(Task directions):
Your result should be the lines holding the word "坐标与图色", copied from the entries below.
------------------------------------------------------------------------
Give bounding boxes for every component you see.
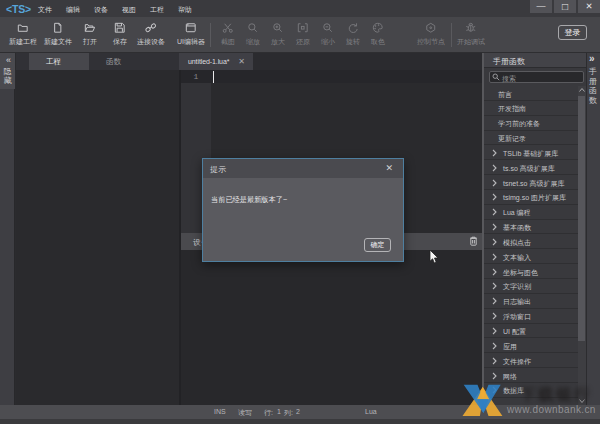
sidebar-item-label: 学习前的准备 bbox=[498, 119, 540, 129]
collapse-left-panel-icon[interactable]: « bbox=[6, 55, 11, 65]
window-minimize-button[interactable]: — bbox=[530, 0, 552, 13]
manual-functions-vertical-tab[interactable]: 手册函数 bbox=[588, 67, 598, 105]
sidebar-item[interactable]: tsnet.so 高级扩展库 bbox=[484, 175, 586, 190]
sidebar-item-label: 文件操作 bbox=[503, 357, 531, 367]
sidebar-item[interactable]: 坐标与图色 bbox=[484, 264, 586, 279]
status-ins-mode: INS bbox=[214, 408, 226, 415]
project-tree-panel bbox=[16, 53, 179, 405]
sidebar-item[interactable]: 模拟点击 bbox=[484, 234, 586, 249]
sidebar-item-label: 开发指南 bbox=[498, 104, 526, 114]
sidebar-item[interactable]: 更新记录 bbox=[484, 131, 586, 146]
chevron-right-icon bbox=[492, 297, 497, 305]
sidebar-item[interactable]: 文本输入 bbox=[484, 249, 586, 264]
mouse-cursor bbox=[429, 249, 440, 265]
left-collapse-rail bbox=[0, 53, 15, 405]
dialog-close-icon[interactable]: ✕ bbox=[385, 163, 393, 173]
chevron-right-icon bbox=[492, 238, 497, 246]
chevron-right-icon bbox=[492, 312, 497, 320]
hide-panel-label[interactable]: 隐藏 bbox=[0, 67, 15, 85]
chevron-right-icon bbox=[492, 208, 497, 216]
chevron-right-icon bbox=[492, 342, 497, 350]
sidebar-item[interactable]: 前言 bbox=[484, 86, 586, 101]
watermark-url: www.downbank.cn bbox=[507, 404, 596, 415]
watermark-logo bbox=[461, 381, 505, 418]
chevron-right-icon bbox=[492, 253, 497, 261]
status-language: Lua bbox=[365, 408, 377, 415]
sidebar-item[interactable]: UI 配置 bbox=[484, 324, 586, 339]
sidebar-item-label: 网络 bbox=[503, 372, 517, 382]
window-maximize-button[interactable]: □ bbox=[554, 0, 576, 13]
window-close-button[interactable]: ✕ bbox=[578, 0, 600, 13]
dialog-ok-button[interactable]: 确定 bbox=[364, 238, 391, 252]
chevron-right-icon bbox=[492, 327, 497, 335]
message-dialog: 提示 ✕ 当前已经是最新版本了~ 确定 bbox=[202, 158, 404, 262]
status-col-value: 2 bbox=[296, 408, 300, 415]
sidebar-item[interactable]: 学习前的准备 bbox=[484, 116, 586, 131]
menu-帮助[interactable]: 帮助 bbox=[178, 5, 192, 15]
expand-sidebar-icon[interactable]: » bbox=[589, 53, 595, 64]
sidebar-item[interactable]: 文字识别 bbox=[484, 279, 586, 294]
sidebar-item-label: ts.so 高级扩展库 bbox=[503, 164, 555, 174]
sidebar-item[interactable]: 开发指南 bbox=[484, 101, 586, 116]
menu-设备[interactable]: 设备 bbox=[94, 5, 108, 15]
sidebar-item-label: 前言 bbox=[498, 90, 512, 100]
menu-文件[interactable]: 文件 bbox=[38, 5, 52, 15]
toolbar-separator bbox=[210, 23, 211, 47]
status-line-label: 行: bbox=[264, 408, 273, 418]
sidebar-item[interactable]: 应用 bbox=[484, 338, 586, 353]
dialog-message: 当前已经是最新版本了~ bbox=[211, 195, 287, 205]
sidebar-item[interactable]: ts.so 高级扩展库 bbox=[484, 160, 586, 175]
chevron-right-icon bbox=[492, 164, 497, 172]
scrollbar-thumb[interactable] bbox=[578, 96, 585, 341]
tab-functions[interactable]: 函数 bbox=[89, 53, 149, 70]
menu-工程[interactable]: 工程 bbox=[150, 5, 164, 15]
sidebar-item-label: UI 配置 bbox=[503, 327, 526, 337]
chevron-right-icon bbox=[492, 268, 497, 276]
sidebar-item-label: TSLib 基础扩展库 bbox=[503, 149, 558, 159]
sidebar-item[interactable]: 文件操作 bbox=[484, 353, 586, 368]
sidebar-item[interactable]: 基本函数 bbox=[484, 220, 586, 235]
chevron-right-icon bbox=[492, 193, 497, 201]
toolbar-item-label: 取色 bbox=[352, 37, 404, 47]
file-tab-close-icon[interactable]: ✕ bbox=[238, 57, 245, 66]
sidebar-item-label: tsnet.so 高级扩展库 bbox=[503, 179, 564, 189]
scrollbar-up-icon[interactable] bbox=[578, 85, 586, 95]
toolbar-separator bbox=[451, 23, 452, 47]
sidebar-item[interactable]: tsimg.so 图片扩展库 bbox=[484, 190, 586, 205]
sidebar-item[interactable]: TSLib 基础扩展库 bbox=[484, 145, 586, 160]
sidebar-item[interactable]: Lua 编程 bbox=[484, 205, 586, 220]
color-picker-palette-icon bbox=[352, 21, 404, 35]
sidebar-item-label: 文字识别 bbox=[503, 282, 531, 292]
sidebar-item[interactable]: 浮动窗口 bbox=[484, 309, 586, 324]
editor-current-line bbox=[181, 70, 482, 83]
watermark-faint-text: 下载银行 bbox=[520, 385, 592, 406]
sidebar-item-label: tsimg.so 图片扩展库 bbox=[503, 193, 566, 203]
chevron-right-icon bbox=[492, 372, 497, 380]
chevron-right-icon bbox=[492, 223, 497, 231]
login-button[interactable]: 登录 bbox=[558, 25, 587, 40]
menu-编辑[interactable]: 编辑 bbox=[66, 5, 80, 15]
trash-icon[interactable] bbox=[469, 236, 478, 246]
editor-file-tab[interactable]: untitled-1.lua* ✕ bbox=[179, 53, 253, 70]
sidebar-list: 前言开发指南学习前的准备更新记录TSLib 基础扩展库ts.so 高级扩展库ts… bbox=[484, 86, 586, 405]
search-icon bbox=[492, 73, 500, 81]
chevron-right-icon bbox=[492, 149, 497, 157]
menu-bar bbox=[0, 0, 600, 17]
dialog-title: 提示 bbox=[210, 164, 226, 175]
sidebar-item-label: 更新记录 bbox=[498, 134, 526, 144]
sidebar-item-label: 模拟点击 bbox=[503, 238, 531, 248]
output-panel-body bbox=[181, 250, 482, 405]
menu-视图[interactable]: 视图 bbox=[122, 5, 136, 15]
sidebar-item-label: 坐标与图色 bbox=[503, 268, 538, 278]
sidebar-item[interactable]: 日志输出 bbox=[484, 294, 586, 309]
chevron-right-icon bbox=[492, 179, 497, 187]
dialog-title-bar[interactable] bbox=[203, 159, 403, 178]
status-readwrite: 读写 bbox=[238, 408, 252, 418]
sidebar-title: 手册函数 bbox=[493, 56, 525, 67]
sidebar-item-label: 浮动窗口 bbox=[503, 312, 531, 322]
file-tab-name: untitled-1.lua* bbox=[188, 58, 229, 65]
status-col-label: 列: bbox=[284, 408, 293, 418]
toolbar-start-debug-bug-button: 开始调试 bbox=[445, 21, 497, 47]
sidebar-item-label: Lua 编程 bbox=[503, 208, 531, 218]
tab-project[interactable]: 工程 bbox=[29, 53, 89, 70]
------------------------------------------------------------------------
(Solution below):
sidebar-item[interactable]: 坐标与图色 bbox=[484, 264, 586, 279]
sidebar-item-label: 坐标与图色 bbox=[503, 268, 538, 278]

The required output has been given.